Business

Bakers reject Hostess restructuring plan

Hostess bakers soundly rejected a restructuring plan yesterday aimed at saving the bankrupt maker of Wonder Bread and Twinkies.

The move, not unexpected, follows a vote by members of the Teamsters, a second Hostess union, that narrowly approved the proposal that will cut wages and benefits.

The bakers’ union vote leaves the fate of America’s biggest bakery uncertain.

Bakery union members in all but one of its 35 plants have rejected the deal, Hostess CEO Gregory Rayburn told The Post.

Each plant has several locals and they take their own actions.

Yet, the 5,000 Hostess Bakery, Confectionery, Tobacco Workers and Grain Millers Union workers have acted in concert.

Rayburn said he would attempt to force the new Teamsters-approved contract on the bakers at an Oct. 3 bankruptcy hearing.

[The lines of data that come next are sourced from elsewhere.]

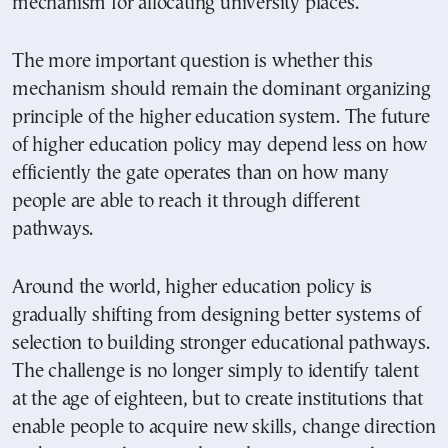
mechanism for allocating university places.
The more important question is whether this
mechanism should remain the dominant organizing
principle of the higher education system. The future
of higher education policy may depend less on how
efficiently the gate operates than on how many
people are able to reach it through different
pathways.
Around the world, higher education policy is
gradually shifting from designing better systems of
selection to building stronger educational pathways.
The challenge is no longer simply to identify talent
at the age of eighteen, but to create institutions that
enable people to acquire new skills, change direction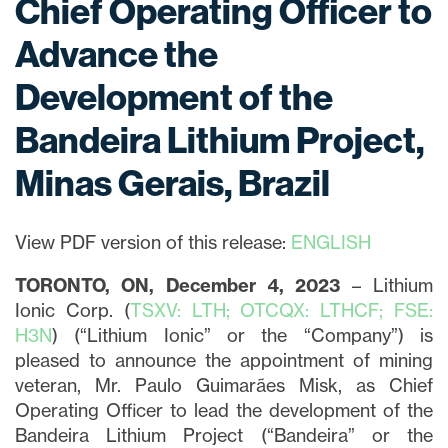
Chief Operating Officer to
Advance the
Development of the
Bandeira Lithium Project,
Minas Gerais, Brazil
View PDF version of this release:
ENGLISH
TORONTO, ON, December 4, 2023
– Lithium
Ionic Corp. (
TSXV: LTH; OTCQX: LTHCF; FSE:
H3N
) (“Lithium Ionic” or the “Company”) is
pleased to announce the appointment of mining
veteran, Mr. Paulo Guimarães Misk, as Chief
Operating Officer to lead the development of the
Bandeira Lithium Project (“Bandeira” or the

Rayburn said he needs to act quickly because the company’s lenders will not keep funding the business if he tries to negotiate a separate deal with the bakers.

If Hostess gains approval to force the proposed contract on the bakers, as expected, then it would be up to the bakers whether to strike.

The CEO said the company could not survive a bakers’ strike for any length of time.

“It would take one month [with new hires] to return production to normal levels,” a Hostess source said.

It was the Teamsters and the company’s creditors that spent all this year negotiating a new labor agreement, while the bakers’ union largely stayed on the sidelines.

The company believes by cutting pay and commissions by 8 percent in the first year, along with pension benefits, it will have the financial breathing room to invest heavily in capital expenditures and catch up on years of neglect.

By the third year of the labor agreement, Hostess would increase wages and start making some pension contributions. It’s imperative that Hostess will have improved operations by then since it could not survive at that time with the current rate of earnings and the savings from lowered labor costs, sources said.